Overview 
The Biimaal or Bimal, is a sub-clan of the major Dir clan family. This clan is widely known for leading a resistance against the colonials in southern Somalia for decades which can be compared to the war of the Sayyid in Somaliland. The Biimaal mainly lives in Southern Somalia,  the Somali region of Ethiopia, which their Gaadsen sub-clan mainly inhabits and in the NEP region of Kenya.

Distribution 
The Bimal are the dominant clan in Merca district of Lower Shabelle region and make up the majority in  Jammaame district of Lower Jubba region. They also live in the NEP region of Kenya and especially in large numbers inhabit the Somali region of Ethiopia. The Bimal are a war-like clan that was known for their struggle and long resistance against the Italians.
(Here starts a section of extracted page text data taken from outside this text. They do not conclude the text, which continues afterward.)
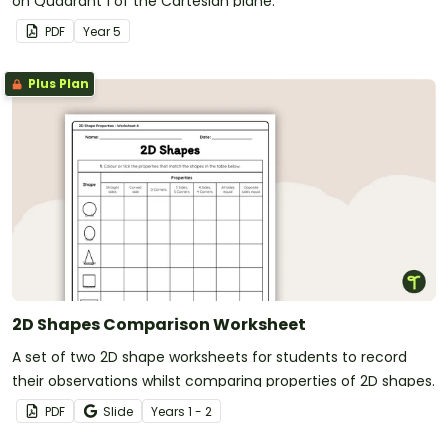
on Quadrant 1 of the Cartesian plane.
PDF
Year
5
Plus Plan
2D Shapes Comparison Worksheet
A set of two 2D shape worksheets for students to record
their observations whilst comparing properties of 2D shapes.
PDF
Slide
Year
s
1 - 2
The Bimal are a Dir clan that migrated to Lower Shabelle centuries ago and settled on the coast between Gelib-marka and Brava as sedentary farmers. The Bimal are divided into four subclans, the Saad, Ismin, Suleyman, and Abdirahman .
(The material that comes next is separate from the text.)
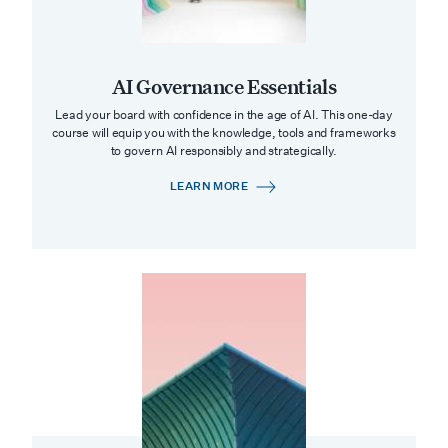
AI Governance Essentials
Lead your board with confidence in the age of AI. This one-day
course will equip you with the knowledge, tools and frameworks
to govern AI responsibly and strategically.
LEARN MORE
As a Dir sub-clan, the Bīmāli have immediate lineal ties with the Gadabuursi, Surre (Abdalle and Qubeys), the Issa, the Bajimal, the Bursuk, the Madigan, the Gurgura, the Garre (the Quranyow sub-clan to be precise as they claim descent from Dir), Gurre, Gariire, other Dir sub-clans and they have lineal ties with the Hawiye (Irir), Hawadle, Ajuraan, Degoodi, Gaalje'el clan groups, who share the same ancestor Samaale.

History
Following the Ajuran state disintegration. A mysterious new group in the vicinity of Merca,  known as the El Amir believe to be from the Abgaal origin made its appearance in the late 17th century. According to an account collected by Guillain in 1847, a leader known as Amir formed a following which invaded the territory of Merca and expelled the Ajuran clan. The El Amir then ruled for thirty-four years until the Biimaal expelled them and definitively occupied Merca. They quickly gained control of the city and trade of the region.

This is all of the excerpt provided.